# [What to produce]
Output every entry exactly as written, but omit the pictures.

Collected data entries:
----

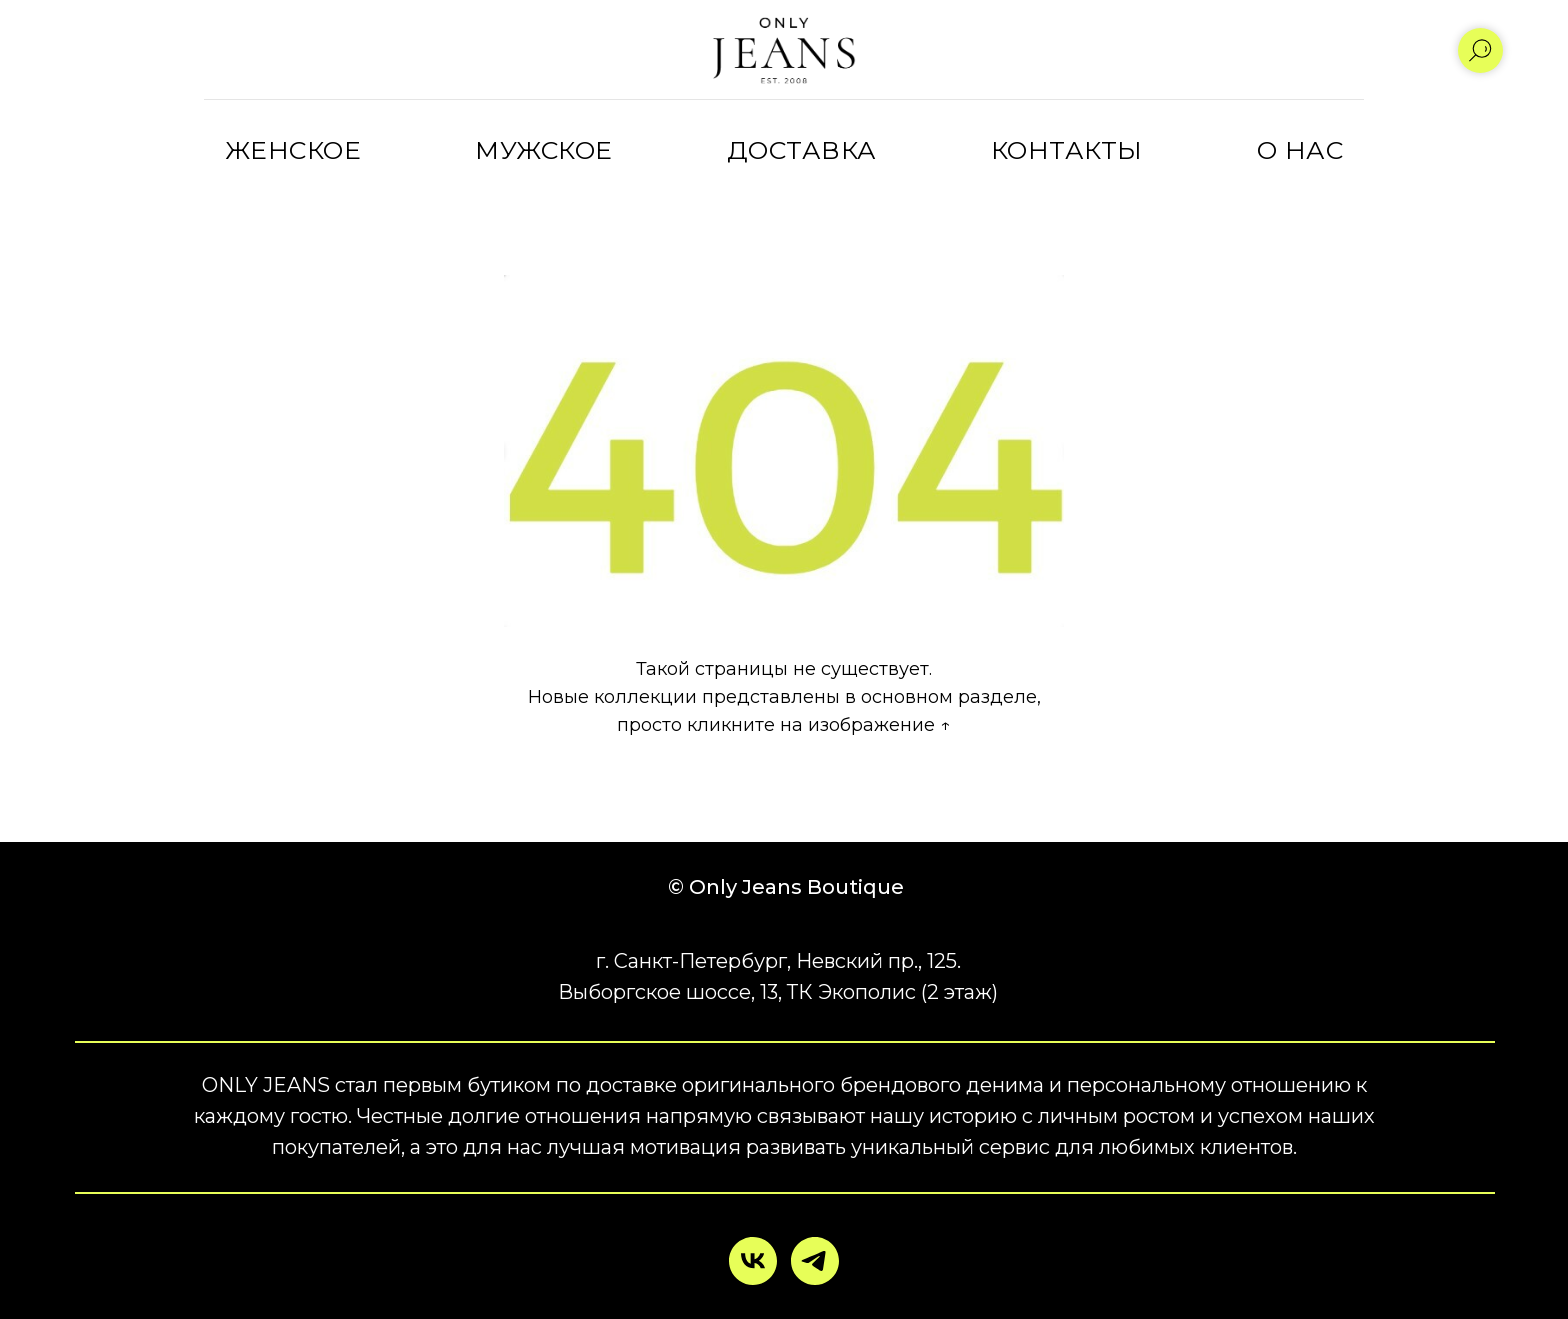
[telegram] (815, 1261)
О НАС (1300, 150)
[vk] (753, 1261)
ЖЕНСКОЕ (293, 150)
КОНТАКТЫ (1067, 150)
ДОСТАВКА (802, 150)
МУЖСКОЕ (544, 150)
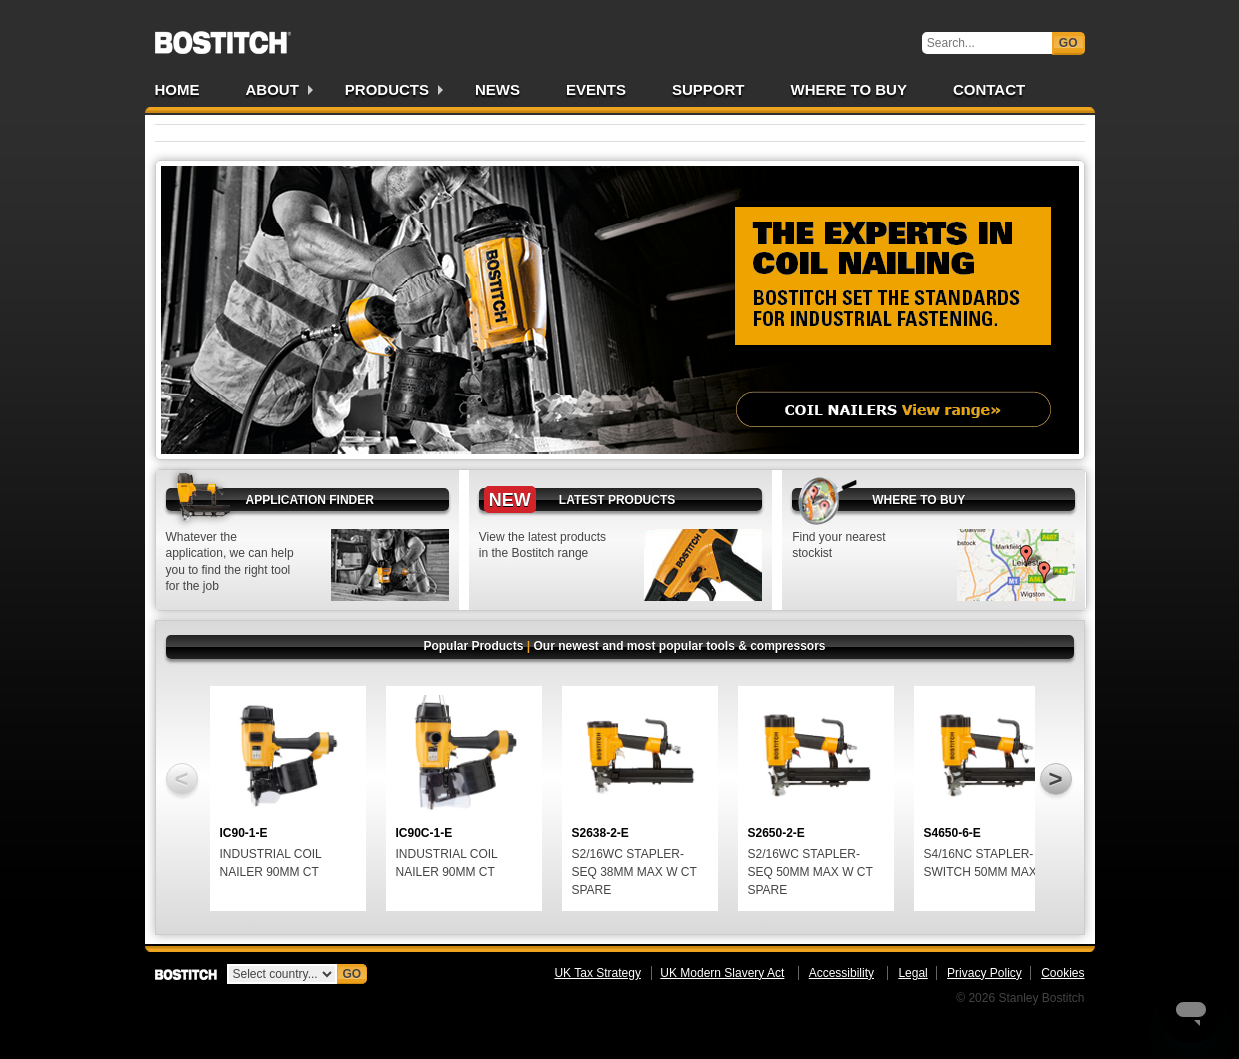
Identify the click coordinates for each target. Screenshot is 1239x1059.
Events (596, 89)
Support (708, 89)
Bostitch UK (223, 36)
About (272, 89)
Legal (912, 973)
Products (387, 89)
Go (1068, 43)
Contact (989, 89)
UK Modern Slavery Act (722, 973)
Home (177, 89)
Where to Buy (849, 89)
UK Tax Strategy (597, 973)
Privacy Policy (984, 973)
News (497, 89)
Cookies (1062, 973)
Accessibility (841, 973)
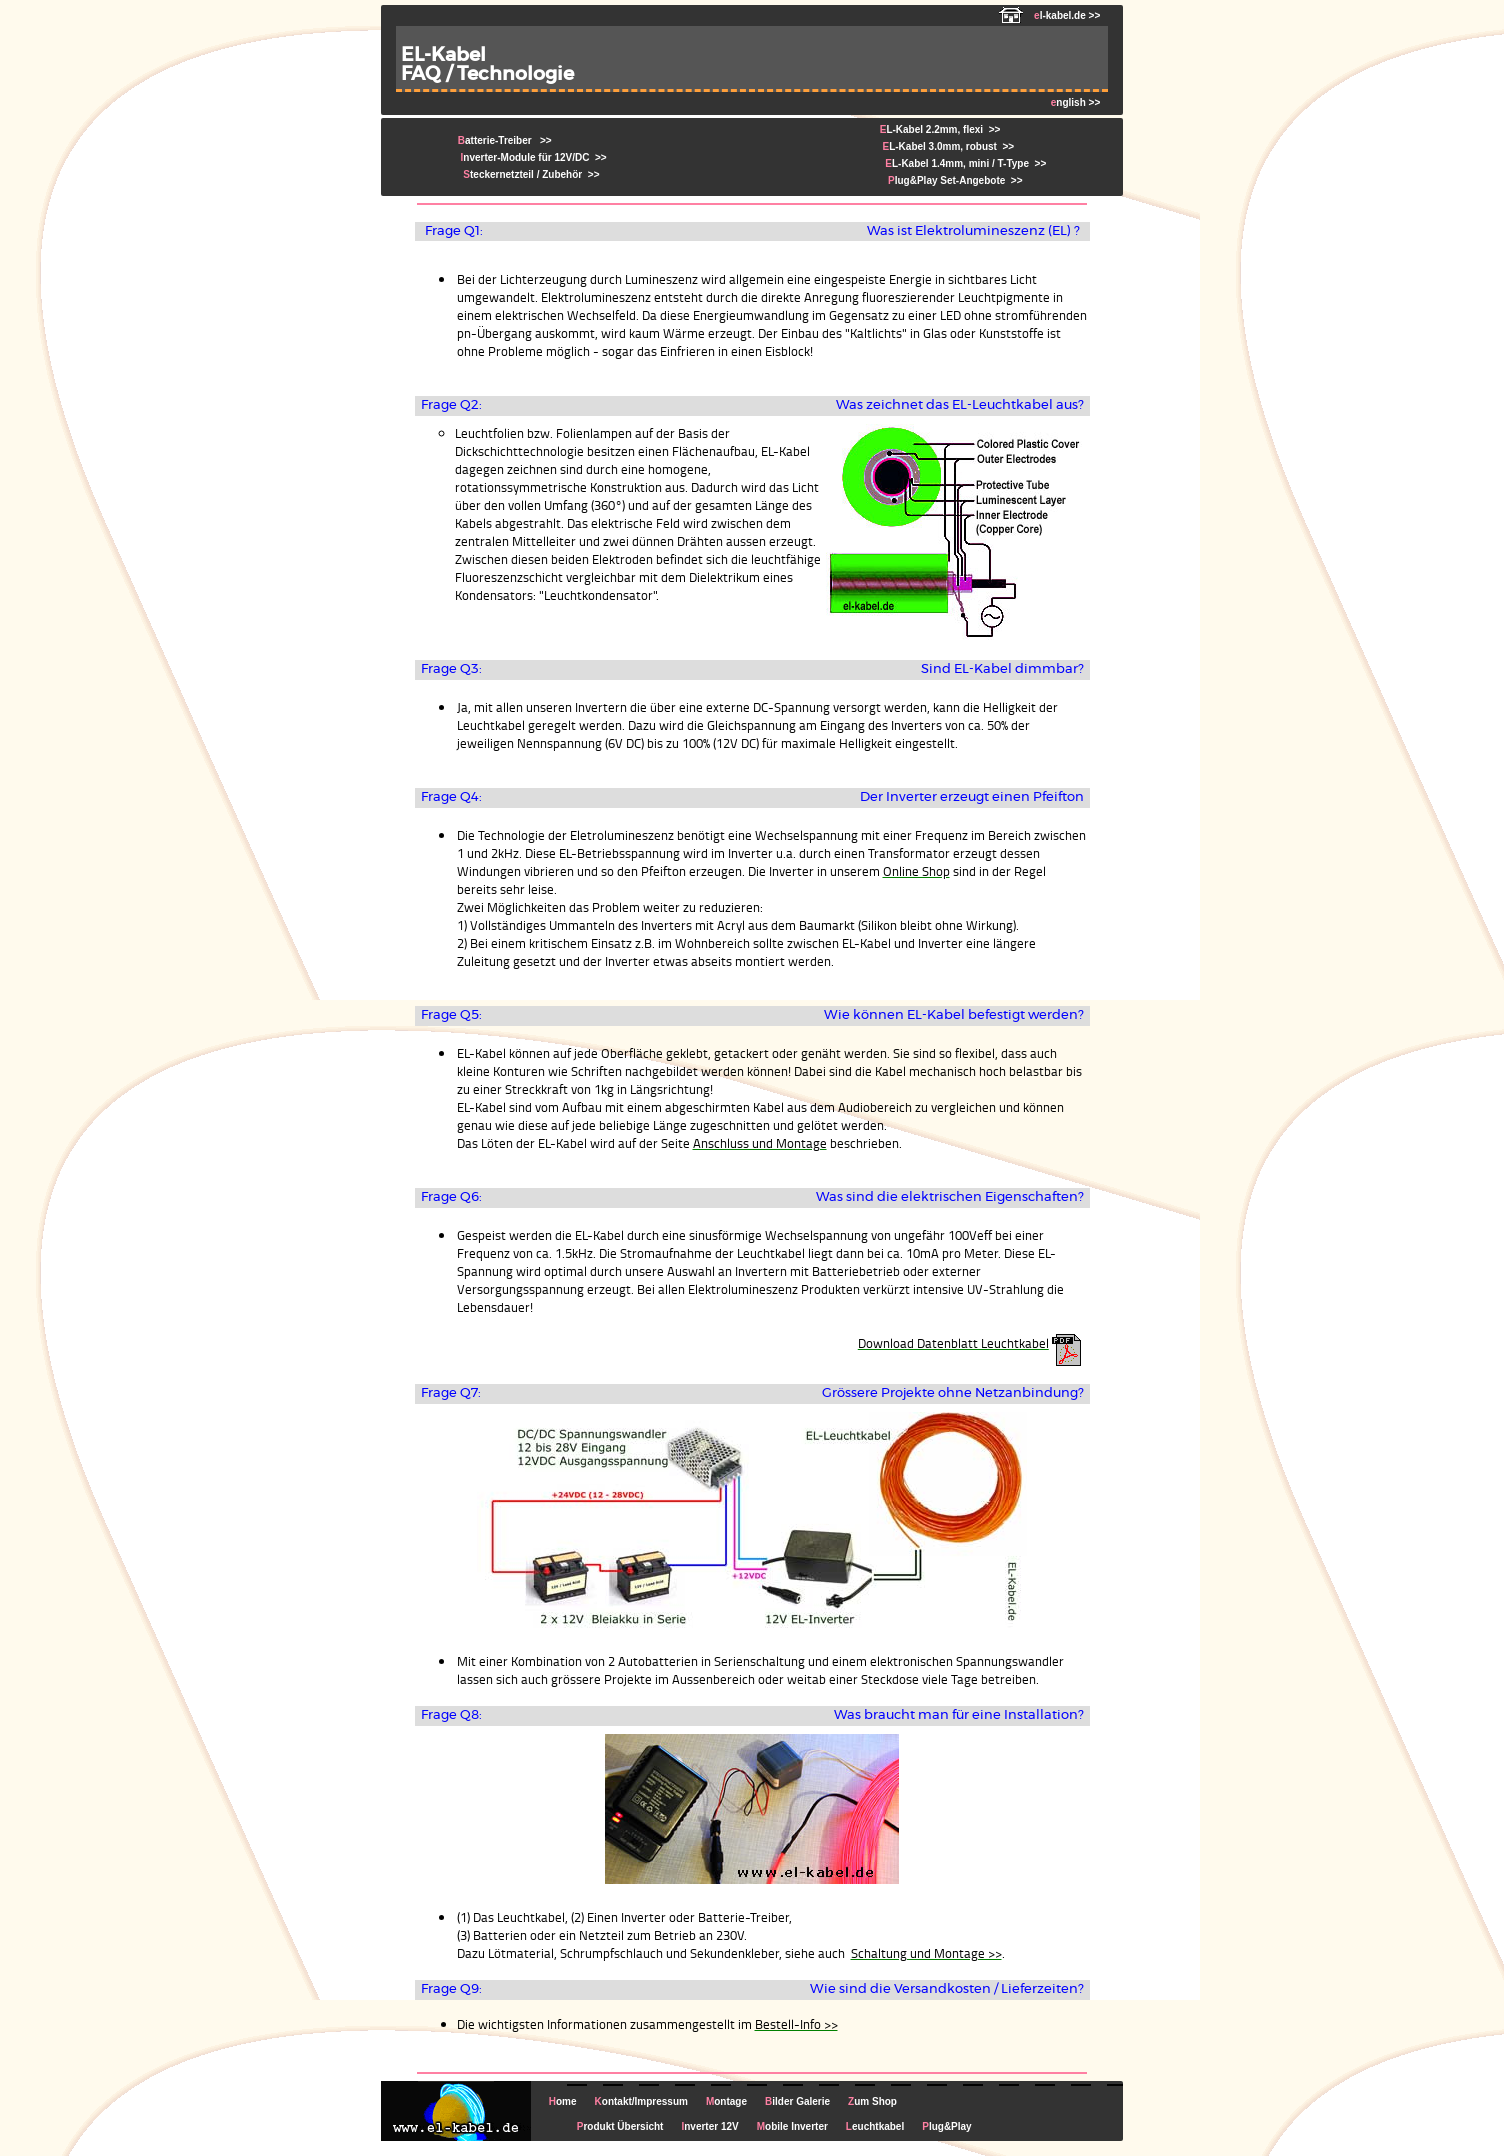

----

# [Result of this exercise]
[telegram] (815, 1261)
О НАС (1300, 150)
[vk] (753, 1261)
ЖЕНСКОЕ (293, 150)
КОНТАКТЫ (1067, 150)
ДОСТАВКА (802, 150)
МУЖСКОЕ (544, 150)
Identify the click coordinates for each target. Screenshot is 1239x1059.
Events (596, 89)
Support (708, 89)
Bostitch UK (223, 36)
About (272, 89)
Legal (912, 973)
Products (387, 89)
Go (1068, 43)
Contact (989, 89)
UK Modern Slavery Act (722, 973)
Home (177, 89)
Where to Buy (849, 89)
UK Tax Strategy (597, 973)
Privacy Policy (984, 973)
News (497, 89)
Cookies (1062, 973)
Accessibility (841, 973)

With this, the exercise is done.